18. “I DONT WANT 2 B UR FRIEND” by Devon: The new single from music mastermind Devon wastes no time. Right from the start, it explodes into this massive wall of sound, an arrangement thrumming and bursting with indie-rock rhythms and sugary electro-pop beats.
19. “Shy” by The Big Takeover: Every single song from New York reggae band The Big Takeover is a dream, but their newest single hearkens back to the days of 60s fun and sunshine. It’s a quick-swinging retro romp pulsing and pounding with percussion, aided by cool vocals and a zippy brass section.
20. “Nothing Has To Be True” by First Aid Kit: Off their 2018 album, “Nothing Has To Be True” is a heartbreaking work of genius from Swedish folk duo First Aid Kit. It takes its time growing from a minimalist base to an emotional gut-punch, but both sides of the spectrum here are a masterclass in infusing meaning and feeling into music.
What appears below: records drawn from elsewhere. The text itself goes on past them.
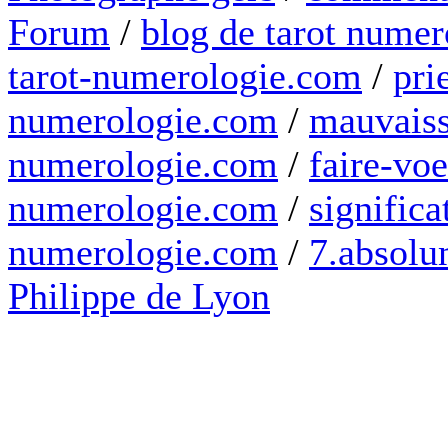
Forum
/
blog de tarot numer
tarot-numerologie.com
/
pri
numerologie.com
/
mauvaiss
numerologie.com
/
faire-voe
numerologie.com
/
significa
numerologie.com
/
7.absolum
Philippe de Lyon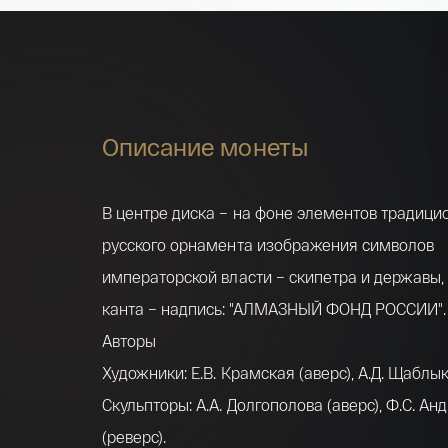
Описание монеты
В центре диска – на фоне элементов традици
русского орнамента изображения символов
императорской власти – скипетра и державы,
канта – надпись: "АЛМАЗНЫЙ ФОНД РОССИИ".
Авторы
Художники: Е.В. Крамская (аверс), А.Д. Щаблык
Скульпторы: А.А. Долгополова (аверс), Ф.С. Ан
(реверс).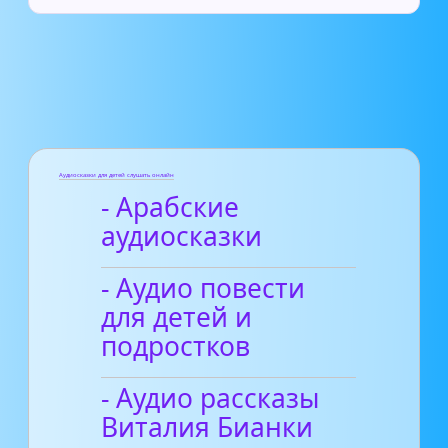
Аудиосказки для детей слушать онлайн
- Арабские
аудиосказки
- Аудио повести
для детей и
подростков
- Аудио рассказы
Виталия Бианки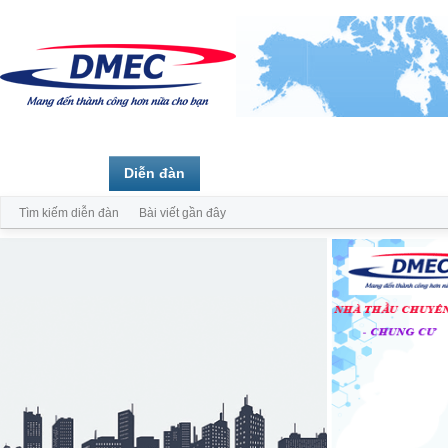
Trang chủ
Diễn đàn
Thành viên
Tìm kiếm diễn đàn
Bài viết gần đây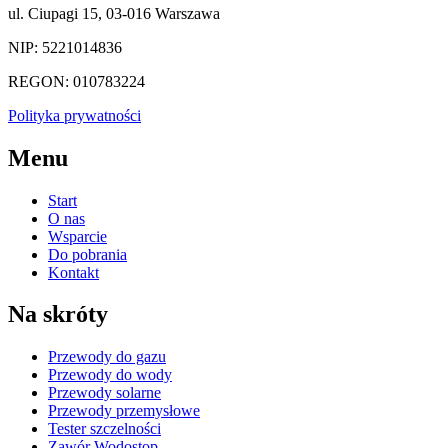
ul. Ciupagi 15, 03-016 Warszawa
NIP: 5221014836
REGON: 010783224
Polityka prywatności
Menu
Start
O nas
Wsparcie
Do pobrania
Kontakt
Na skróty
Przewody do gazu
Przewody do wody
Przewody solarne
Przewody przemysłowe
Tester szczelności
Zawór Wodostop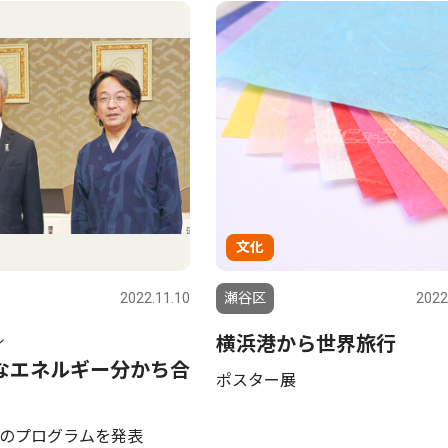
文化
2022.11.10
瀬谷区
2022
ル
横浜港から世界旅行
なエネルギー分かち合
ポスター展
のプログラムを発表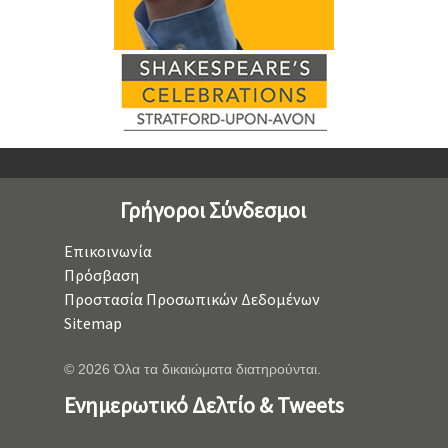
Γρήγοροι Σύνδεσμοι
Επικοινωνία
Πρόσβαση
Προστασία Προσωπικών Δεδομένων
Sitemap
© 2026 Όλα τα δικαιώματα διατηρούνται.
Ενημερωτικό Δελτίο & Tweets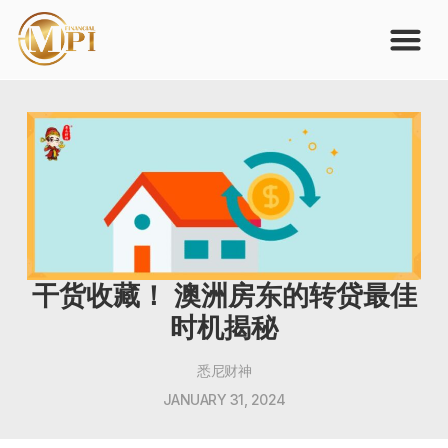
干货收藏！ 澳洲房东的转贷最佳
时机揭秘
悉尼财神
JANUARY 31, 2024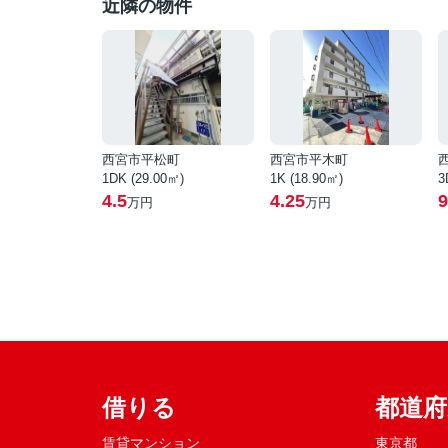
近隣の物件
西宮市平松町
西宮市平木町
1DK (29.00㎡)
1K (18.90㎡)
3
4.5
4.25
9
万円
万円
借りる
都道
賃貸マンション
東京都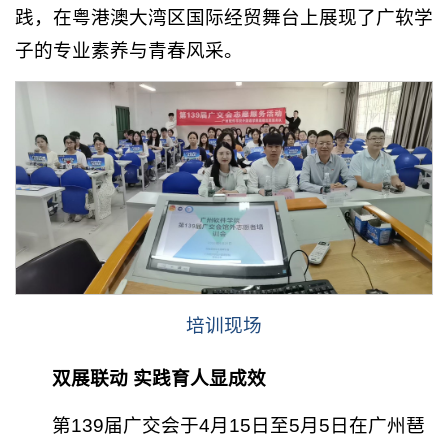
践，在粤港澳大湾区国际经贸舞台上展现了广软学
子的专业素养与青春风采。
培训现场
双展联动 实践育人显成效
第139届广交会于4月15日至5月5日在广州琶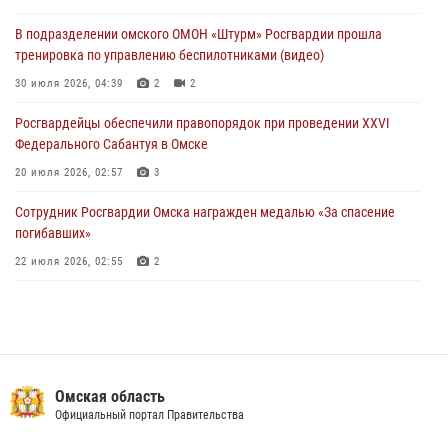
28 июля 2026, 01:44
6
В подразделении омского ОМОН «Штурм» Росгвардии прошла
тренировка по управлению беспилотниками (видео)
При содействии спецназа Росгвардии пресечены нарушения
миграционного законодательства в Омске (видео)
30 июля 2026, 04:39
2
2
27 июля 2026, 07:54
2
1
Росгвардейцы обеcпечили правопорядок при проведении XXVI
Федерального Сабантуя в Омске
20 июля 2026, 02:57
3
Сотрудник Росгвардии Омска награжден медалью «За спасение
погибавших»
22 июля 2026, 02:55
2
В Омске более 60 новобранцев Росгвардии приняли Военную
присягу
21 июля 2026, 03:36
7
Росгвардейцы приняли участие в крестном ходе в День крещения
Омская область
Руси в Омске
Официальный портал Правительства
28 июля 2026, 01:44
6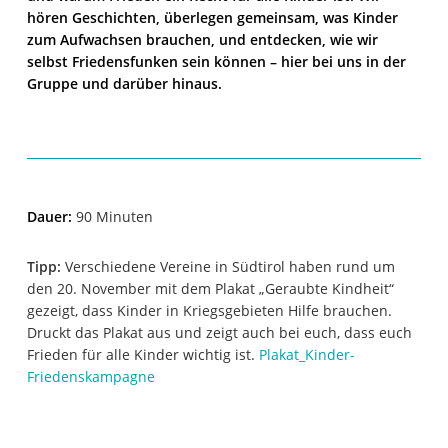
hören Geschichten, überlegen gemeinsam, was Kinder
zum Aufwachsen brauchen, und entdecken, wie wir
selbst Friedensfunken sein können – hier bei uns in der
Gruppe und darüber hinaus.
Dauer:
90 Minuten
Tipp:
Verschiedene Vereine in Südtirol haben rund um
den 20. November mit dem Plakat „Geraubte Kindheit“
gezeigt, dass Kinder in Kriegsgebieten Hilfe brauchen.
Druckt das Plakat aus und zeigt auch bei euch, dass euch
Frieden für alle Kinder wichtig ist.
Plakat_Kinder-
Friedenskampagne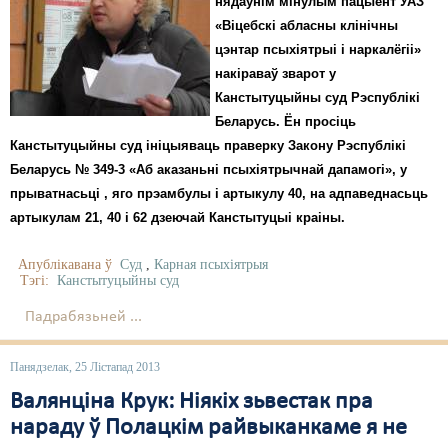
нядаўнім мінулым пацыент УАЗ
«Віцебскі абласны клінічны
цэнтар псыхіятрыі і наркалёгіі»
накіраваў зварот у
Канстытуцыйны суд Рэспублікі
Беларусь. Ён просіць
Канстытуцыйны суд ініцыяваць праверку Закону Рэспублікі
Беларусь № 349-3 «Аб аказаньні псыхіятрычнай дапамогі», у
прыватнасьці , яго прэамбулы і артыкулу 40, на адпаведнасьць
артыкулам 21, 40 і 62 дзеючай Канстытуцыі краіны.
Апублікавана ў
Суд
,
Карная псыхіятрыя
Тэгі:
Канстытуцыйны суд
Падрабязьней ...
Панядзелак, 25 Лістапад 2013
Валянціна Крук: Ніякіх зьвестак пра
нараду ў Полацкім райвыканкаме я не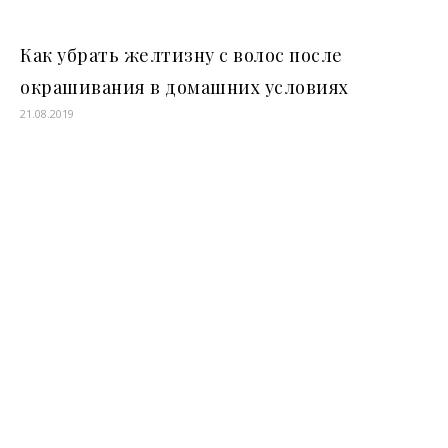
Как убрать желтизну с волос после
окрашивания в домашних условиях
21.08.2019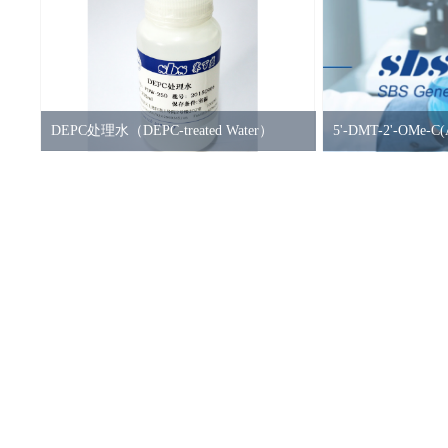
DEPC处理水（DEPC-treated Water）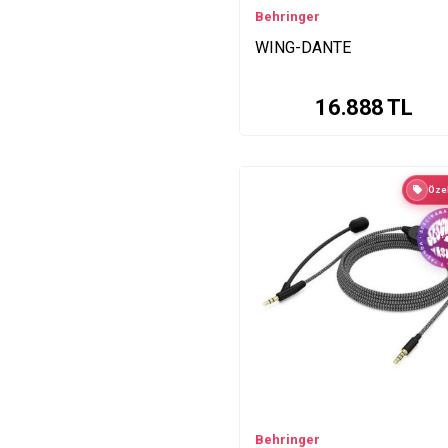
KM1700 Series
Behringer
KM750 Series
WING-DANTE
KT108 Series
HPS3000 Series
16.888
TL
KXD12 Series
MA400 Series
HPA40 Series
Özel
MDX4600 Series
MIC Series
MIC100 Series
MIC500USB Series
MIX800 Series
MONITOR1 Series
MONITOR2USB Series
MPA100BT Series
KXD15 Series
DCX2496 Series
Behringer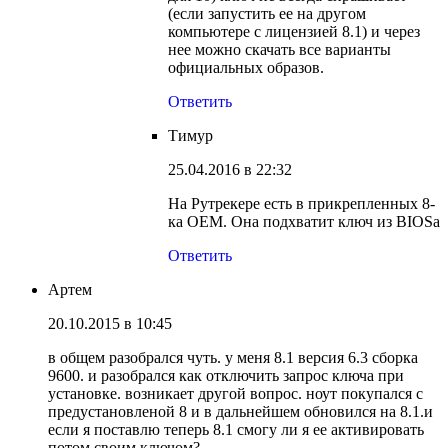
(если запустить ее на другом
компьютере с лицензией 8.1) и через
нее можно скачать все варианты
официальных образов.
Ответить
Тимур
25.04.2016 в 22:32
На Рутрекере есть в прикрепленных 8-
ка OEM. Она подхватит ключ из BIOSа
Ответить
Артем
20.10.2015 в 10:45
в общем разобрался чуть. у меня 8.1 версия 6.3 сборка
9600. и разобрался как отключить запрос ключа при
установке. возникает другой вопрос. ноут покупался с
предустановленой 8 и в дальнейшем обновился на 8.1.и
если я поставлю теперь 8.1 смогу ли я ее активировать
потом своим ключом?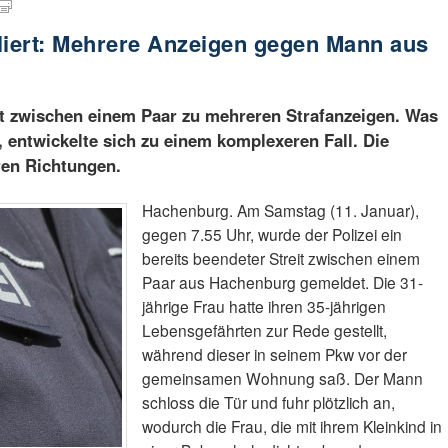
liert: Mehrere Anzeigen gegen Mann aus
it zwischen einem Paar zu mehreren Strafanzeigen. Was
 entwickelte sich zu einem komplexeren Fall. Die
eren Richtungen.
Hachenburg. Am Samstag (11. Januar),
gegen 7.55 Uhr, wurde der Polizei ein
bereits beendeter Streit zwischen einem
Paar aus Hachenburg gemeldet. Die 31-
jährige Frau hatte ihren 35-jährigen
Lebensgefährten zur Rede gestellt,
während dieser in seinem Pkw vor der
gemeinsamen Wohnung saß. Der Mann
schloss die Tür und fuhr plötzlich an,
wodurch die Frau, die mit ihrem Kleinkind in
21. “Dream On My Baby” by Dom Louis: Elusive new singer-songwriter Dom Louis is writing us lullabies. On his debut single, he offers a lovely and loving ballad built on acoustic strumming, distant string swells, and his hazy vocals.
22. “Lita’s Place” by Exiled: Roaring from the get-go, the new single from UK alt-rockers Exiled is a killer example of indie-rock. It’s the kind of song that’ll have you drumming on your thighs, banging your head, and belting at the top of your lungs, but there are gentler moments too where things turn tender before the arrangement is sent yelling once again.
23. “Bitter Winter” by Erin Anne: LA rocker Erin Anne has mastered her art. She knows exactly what she wants to do with her work, so each release, including “Bitter Winter,” is a dynamic smash of fuzzy lo-fi production propelled forward by Erin’s searing rock skill and sugary-sweet rebellion.
24. “I Think I’ll Just Stay Here And Drink” by Merle Haggard: One of the most prolific country crooners, Merle could have had any tune on this list, but we’ve been stuck on this one. It’s got the goods — those wailing keys, his gritty vocals, and a whole lot of flavorful country twang.
25. “Flowerdust” by Hajk: If you’re not listening closely enough, you might think “Flowerdust” was one of Lake Street Dive’s softer songs, but it’s not — it’s a stunning effort from Norwegian indie band Hajk. The whole composition is lush, led by shimmering percussion and dreamy vocals, each element joining to deliver something supremely special.